Acusaron que este acto se da justo cuando el Gobierno mexicano busca despojarlos de 170 mil hectáreas de tierras para entregarlas a las empresas extranjeras y desarrollar los proyectos de las Zonas Económicas Especiales del Sureste y la Gran Selva Maya Zoque del Corredor Biológico Mesoamericano, que incluye la instalación de pozos petroleros, gasoductos, oleoductos, minería, geotermia, presas hidroeléctricas, geoparques y privatización de millones de metros cúbicos de agua en ocho subcuencas de la región hidrológica Grijalva-Usumacinta, que impactan directamente en la vida cotidiana de más de 60 mil hablantes zoques y decenas de comunidades en 14 municipios del norte de Chiapas.

En entrevista con SinEmbargo, el antropólogo y defensor de los territorios de los pueblos indígenas y poblaciones en riesgo, Ramón Martínez Coria, explicó que el Atlas también estaría afectando las cifras del Instituto Nacional de Geografía y Estadística (Inegi) por el registro censal de la población identificada como indígena, que cuenta con una historia y con valores de quien se reivindica en esa categoría.

“Estar en el Atlas no es sólo aparecer en una foto, porque no es un documento celebratorio, es de referencia y se vuelve fuente de consulta hasta de jueces que pueden asumir que las referencias en ese Atlas son una probanza de ser o no ser población indígena”, comentó.

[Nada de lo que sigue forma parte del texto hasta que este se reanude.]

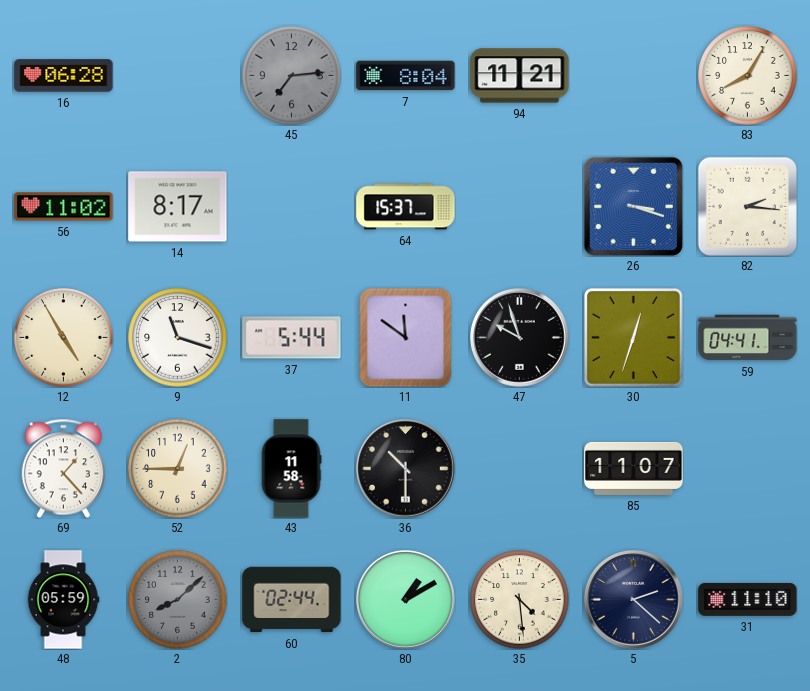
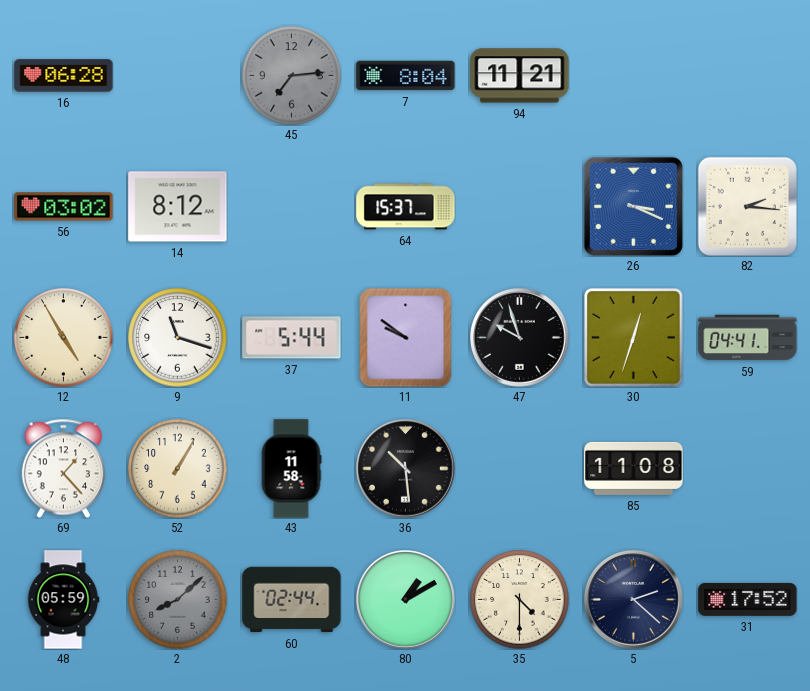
83: 8:05 -> none
56: 11:02 -> 03:02
14: 8:17 -> 8:12
26: 3:18 -> 3:19
11: 11:51 -> 9:51
52: 12:45 -> 1:05
36: 10:30 -> 10:29
85: 11:07 -> 11:08
35: 4:29 -> 4:30
31: 11:10 -> 17:52
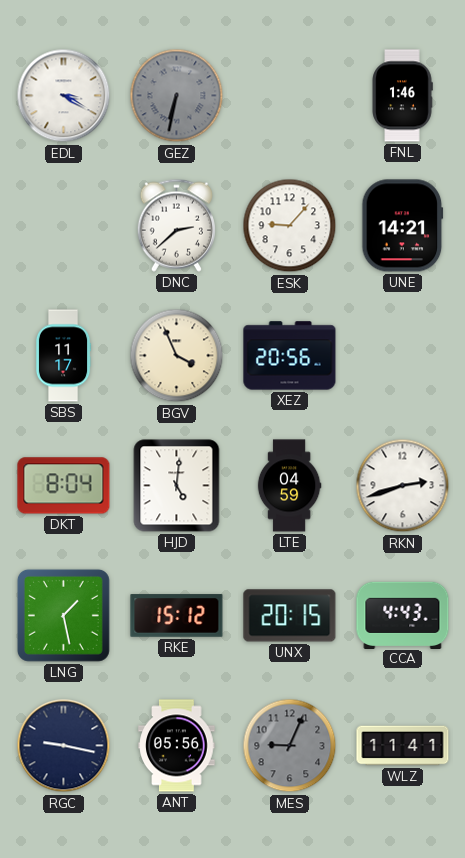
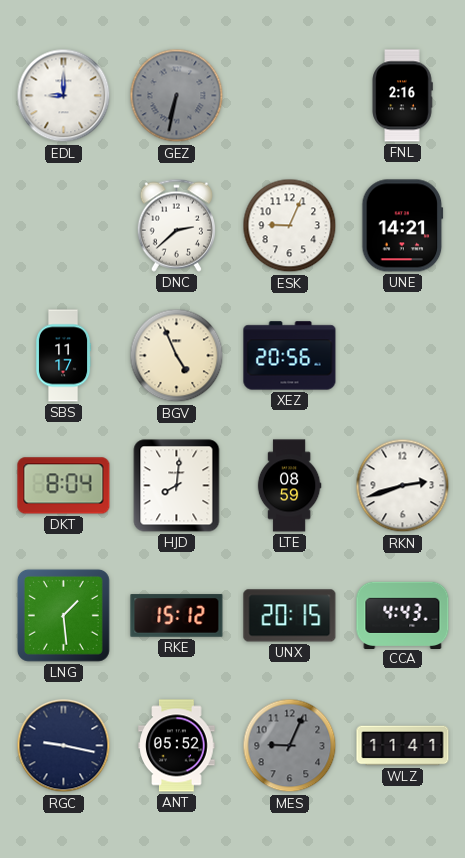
EDL: 3:20 -> 9:00
FNL: 1:46 -> 2:16
ESK: 9:07 -> 9:04
BGV: 3:56 -> 4:56
HJD: 5:01 -> 8:01
LTE: 04:59 -> 08:59
LNG: 1:28 -> 1:29
ANT: 05:56 -> 05:52
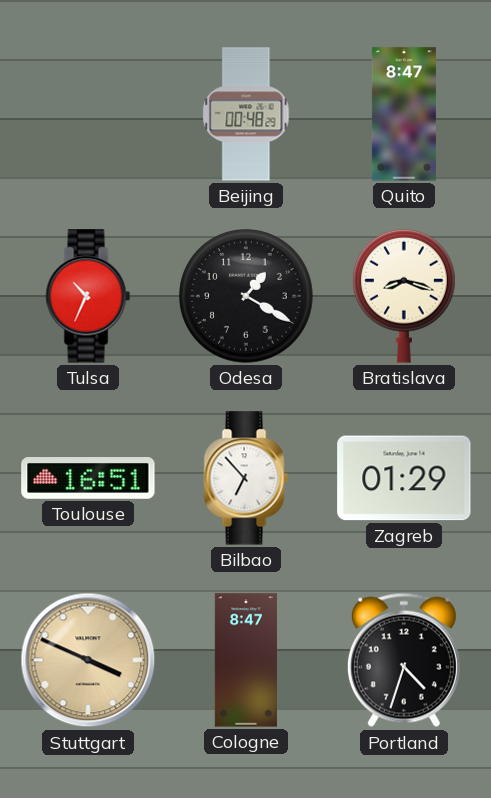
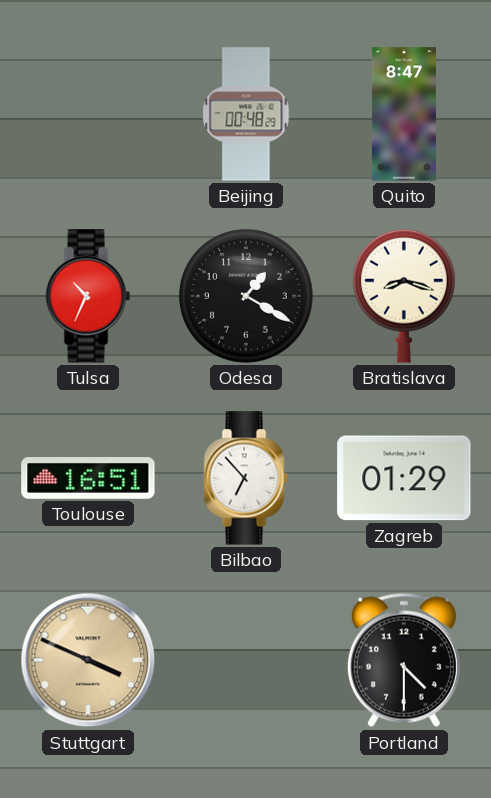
Cologne: 8:47 -> none
Portland: 4:33 -> 4:30
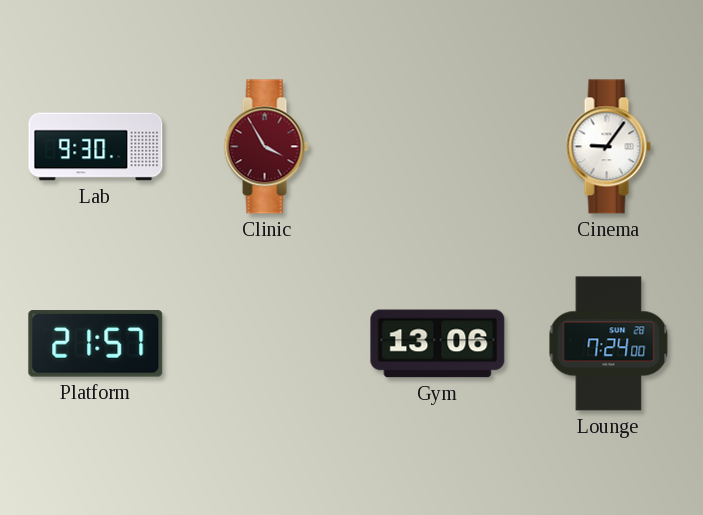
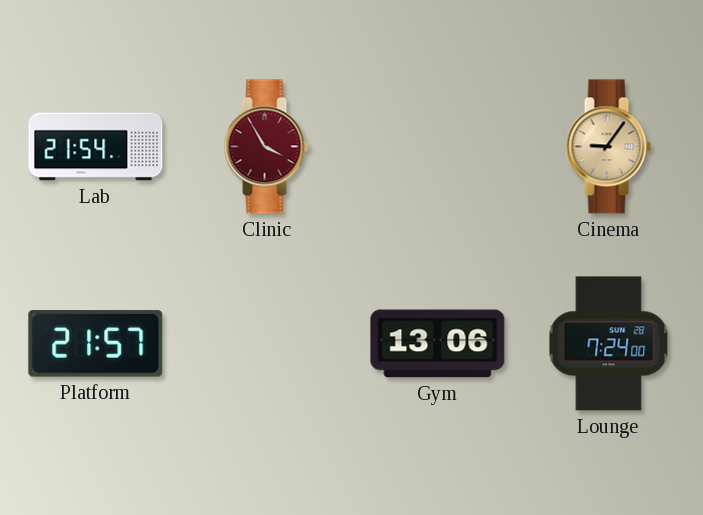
Lab: 9:30 -> 21:54
Cinema dial: white -> champagne
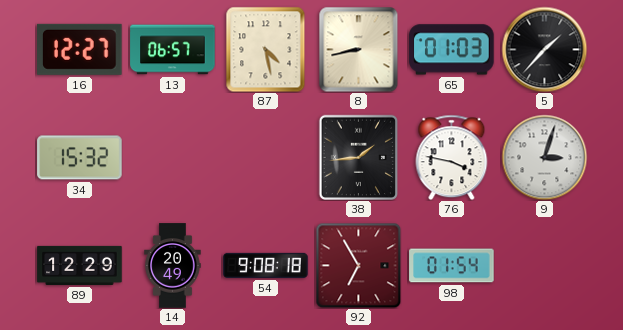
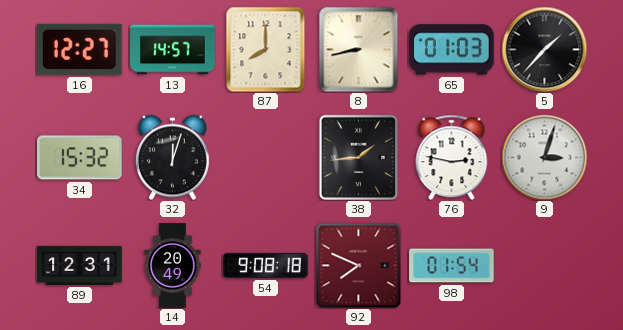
13: 06:57 -> 14:57
87: 4:28 -> 8:00
32: none -> 12:03
76: 3:47 -> 2:47
89: 12:29 -> 12:31
92: 6:55 -> 7:49
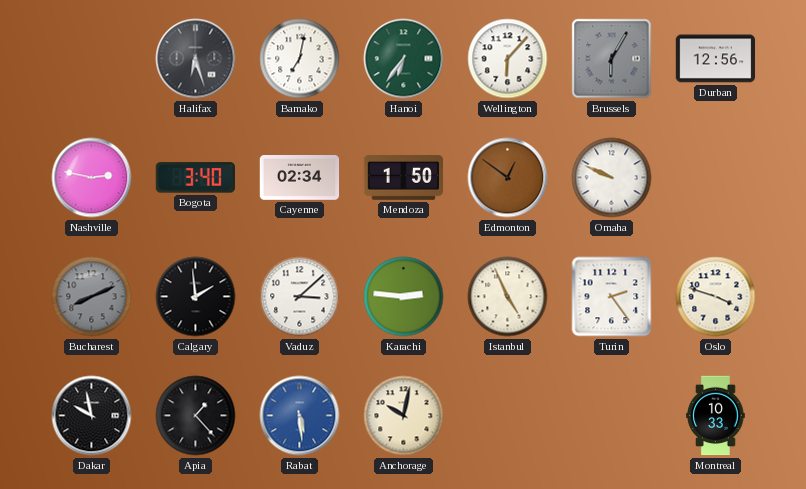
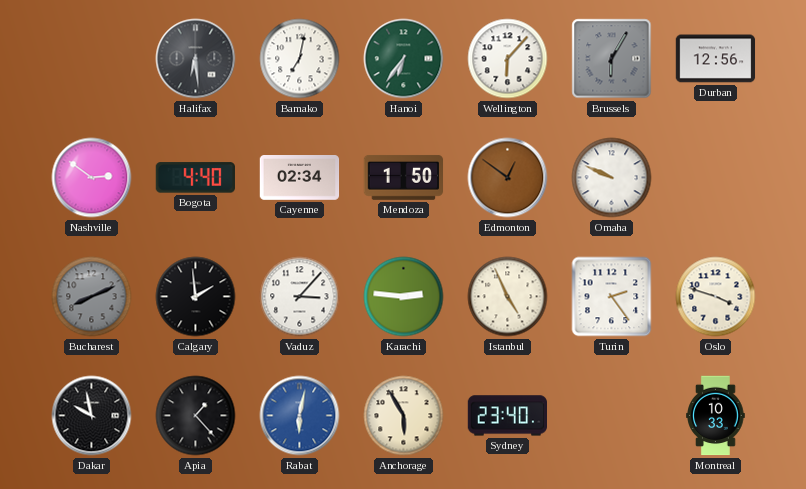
Halifax: 6:27 -> 6:29
Nashville: 2:47 -> 2:51
Bogota: 3:40 -> 4:40
Vaduz: 3:08 -> 3:07
Rabat: 5:29 -> 6:02
Anchorage: 10:02 -> 5:55
Sydney: none -> 23:40
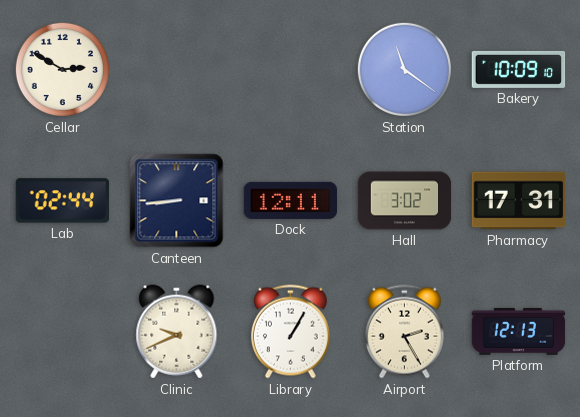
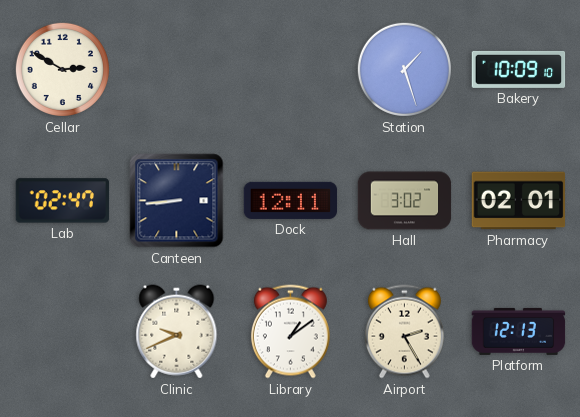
Station: 11:21 -> 1:27
Lab: 02:44 -> 02:47
Pharmacy: 17:31 -> 02:01
Library: 1:05 -> 1:09
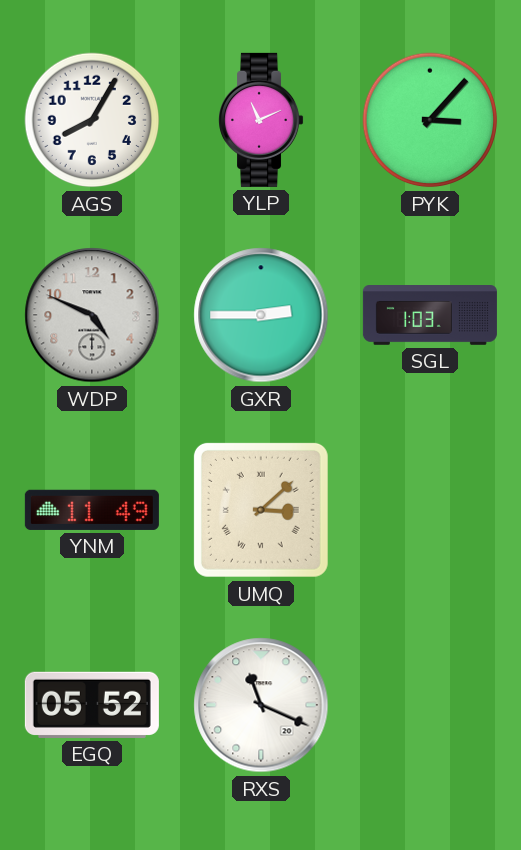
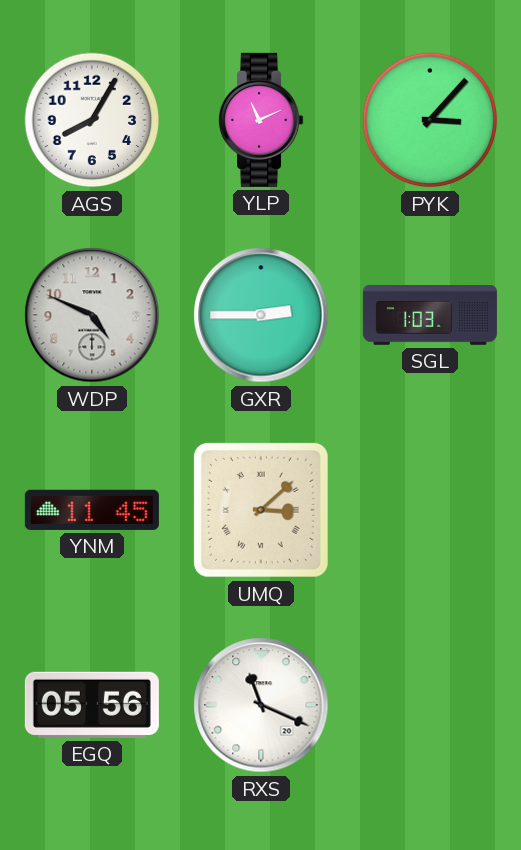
YNM: 11:49 -> 11:45
EGQ: 05:52 -> 05:56
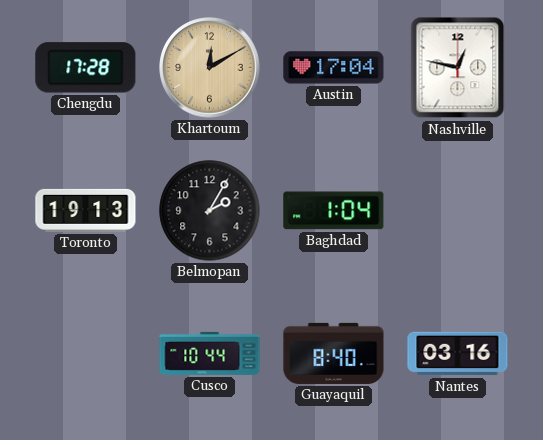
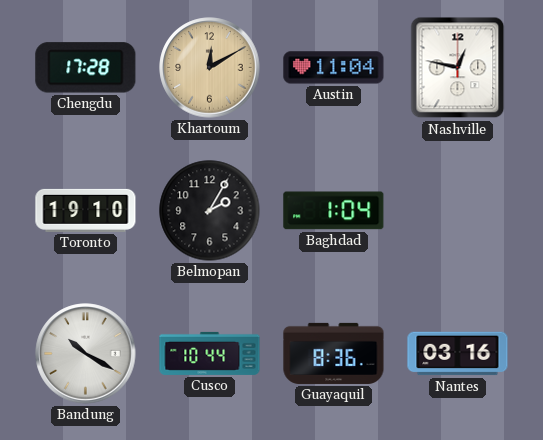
Austin: 17:04 -> 11:04
Toronto: 19:13 -> 19:10
Bandung: none -> 10:20
Guayaquil: 8:40 -> 8:36
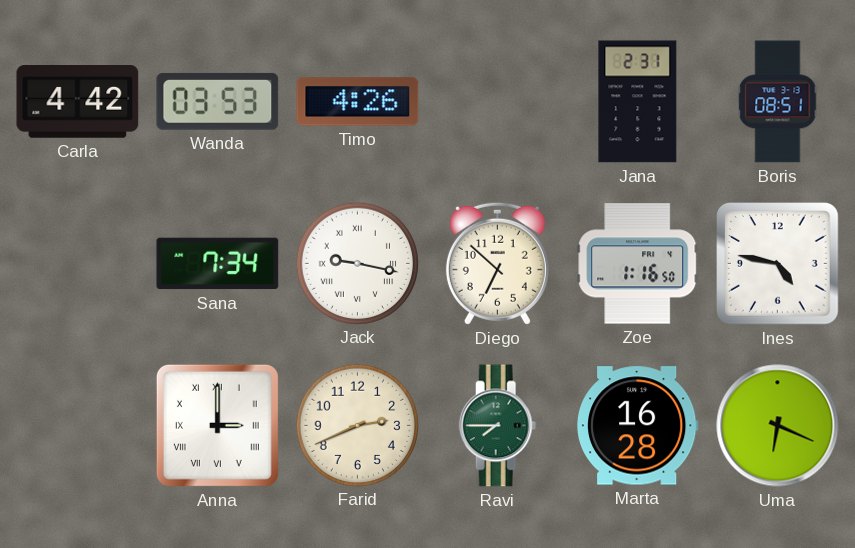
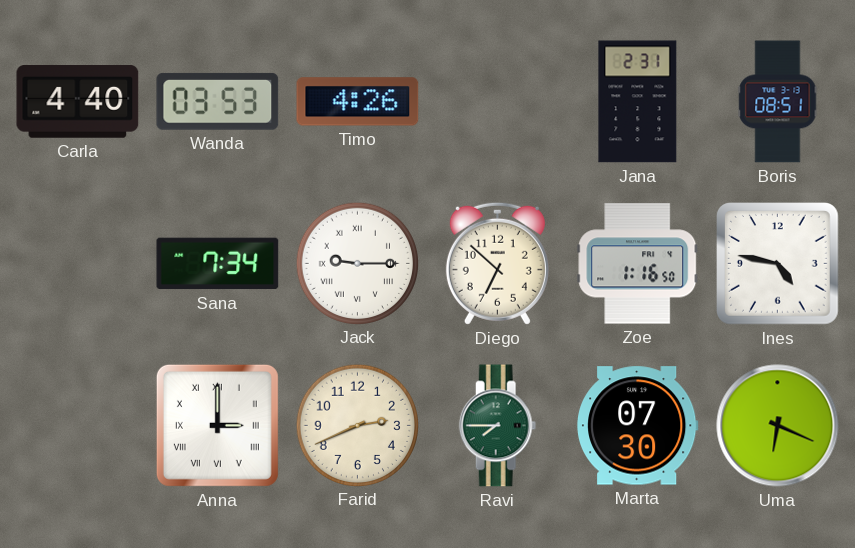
Carla: 4:42 -> 4:40
Jack: 9:17 -> 9:15
Marta: 16:28 -> 07:30
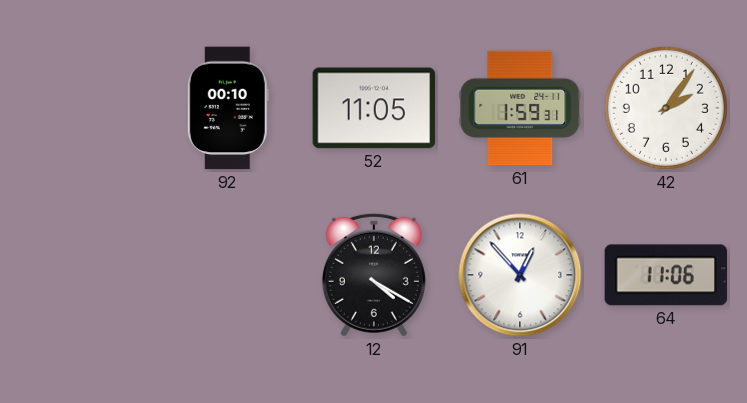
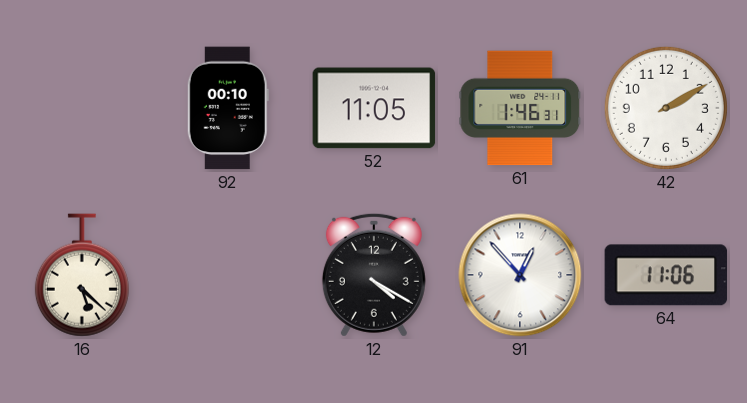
61: 1:59 -> 1:46
42: 2:06 -> 2:10
16: none -> 5:22
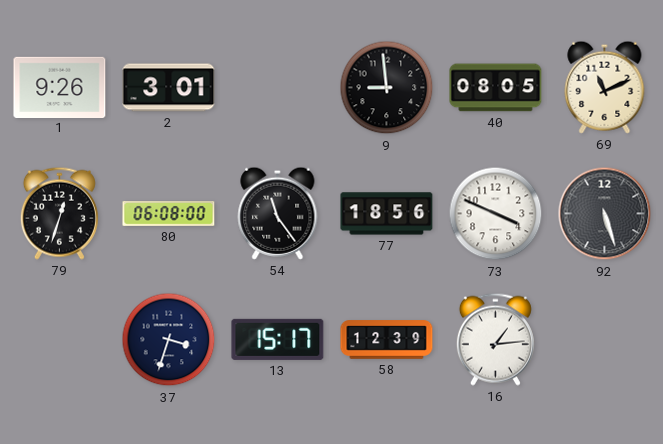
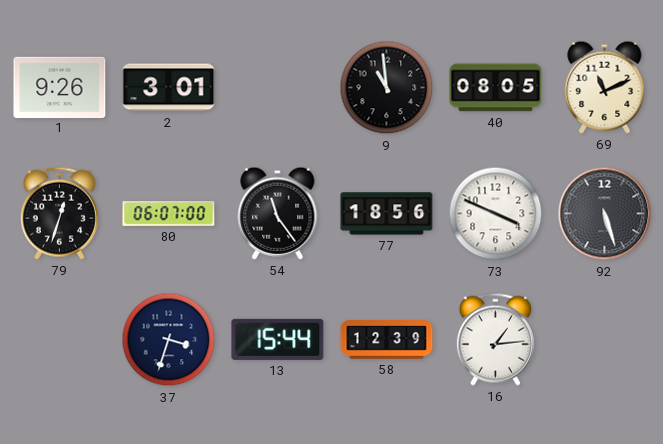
9: 8:59 -> 10:59
80: 06:08 -> 06:07
13: 15:17 -> 15:44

Son 84 mil 500 hectáreas que los zoques defienden de los proyectos de la Reforma Energética, que a la vez se traducen en una inversión de más de 300 mil millones de dólares. Pero las actividades extractivas no se limitan a los hidrocarburos: hay 12 concesiones mineras en 70 mil hectáreas, la ampliación de la Presa Chicoasén, un proyecto geotérmico sobre 15 mil hectáreas –que abarca las poblaciones de Francisco León, Chapultenango y Ostuacán… y una represa en San Antonio Poyanó, Ocotepec.

Desde su perspectiva, la CDI debe verificar con las comunidades el documento que elaboró, que explique si los borran o no, y si se requiere, se defiendan de los daños colaterales que eso podría tener para sus intereses colectivos.